420.000 PCs mit umstrittener Software

Die Behörde schob dem Treiben nun einen Riegel vor. Sieben Leasingfirmen und der Hersteller der Software hätten sich verpflichtet, künftig keine Kunden mehr auszuspionieren, teilte die FTC am Dienstag in Washington mit. Den Angaben der Wettbewerbshüter zufolge hatten zum Stichtag August 2011 insgesamt 1617 Leasing-Geschäfte in den USA, Kanada und Australien das Programm namens "PC Rental Agent" lizenziert. Weltweit sei die Software auf rund 420.000 PC installiert worden.

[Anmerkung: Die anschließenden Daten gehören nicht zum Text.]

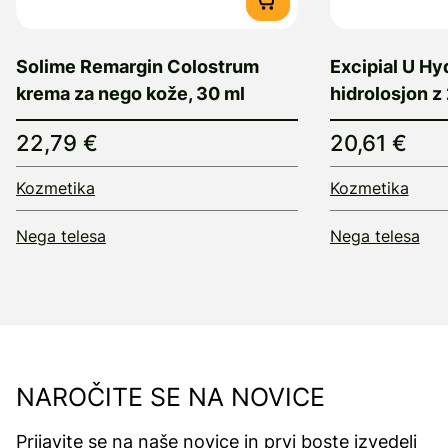
Solime Remargin Colostrum
Excipial U Hy
krema za nego kože, 30 ml
hidrolosjon z
22,79 €
20,61 €
Kozmetika
Kozmetika
Nega telesa
Nega telesa
NAROČITE SE NA NOVICE
Prijavite se na naše novice in prvi boste izvedeli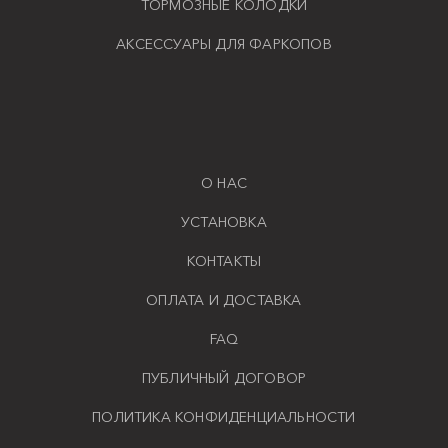
ТОРМОЗНЫЕ КОЛОДКИ
АКСЕССУАРЫ ДЛЯ ФАРКОПОВ
О НАС
УСТАНОВКА
КОНТАКТЫ
ОПЛАТА И ДОСТАВКА
FAQ
ПУБЛИЧНЫЙ ДОГОВОР
ПОЛИТИКА КОНФИДЕНЦИАЛЬНОСТИ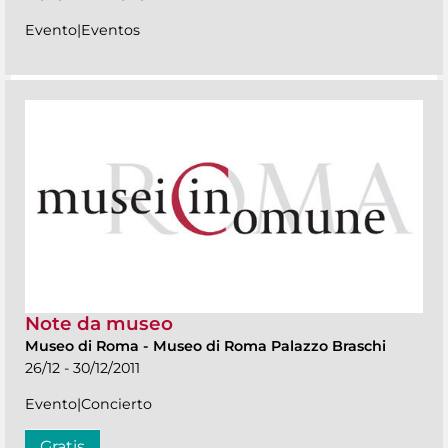
Evento|Eventos
Note da museo
Museo di Roma
-
Museo di Roma Palazzo Braschi
26/12 - 30/12/2011
Evento|Concierto
Gratis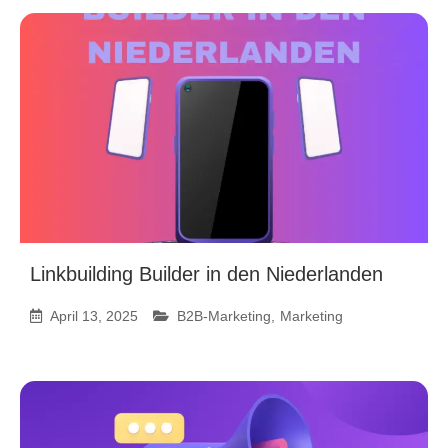
Linkbuilding Builder in den Niederlanden
April 13, 2025
B2B-Marketing
,
Marketing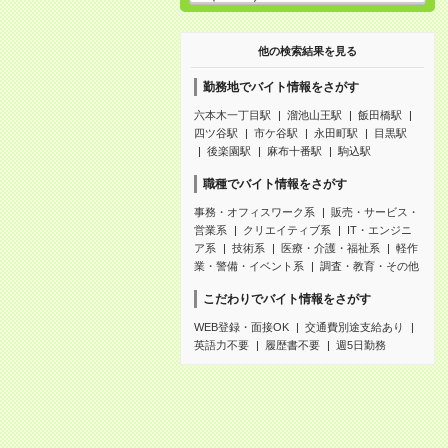
他の検索結果を見る
勤務地でバイト情報をさがす
六本木一丁目駅
溜池山王駅
飯田橋駅
四ツ谷駅
市ケ谷駅
永田町駅
目黒駅
後楽園駅
麻布十番駅
駒込駅
職種でバイト情報をさがす
事務・オフィスワーク系
販売・サービス・
営業系
クリエイティブ系
IT・エンジニ
ア系
技術系
医療・介護・福祉系
軽作
業・警備・イベント系
調査・教育・その他
こだわりでバイト情報をさがす
WEB登録・面接OK
交通費別途支給あり
英語力不要
履歴書不要
週5日勤務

Diebstahlschutz als Spionagesoftware

Die Leasingfirmen nutzen das Programm, um ihre vermieteten Computer nach einem Verlust oder einem Diebstahl wieder aufzufinden. Auch lassen sich die Rechner sperren, wenn die Mieter mit ihren Raten im Rückstand sind. Seit mindestens 2007 gibt es der FTC zufolge die Zusatzfunktion "Detective Mode". Nach deren Aktivierung übermittelt die Software alle zwei Minuten persönliche Daten der Kunden, etwa Tastatureingaben oder Screenshots - ohne dass der Nutzer davon etwas mitbekommt. Die Datenübertragung lief dabei über den Hersteller des Programms.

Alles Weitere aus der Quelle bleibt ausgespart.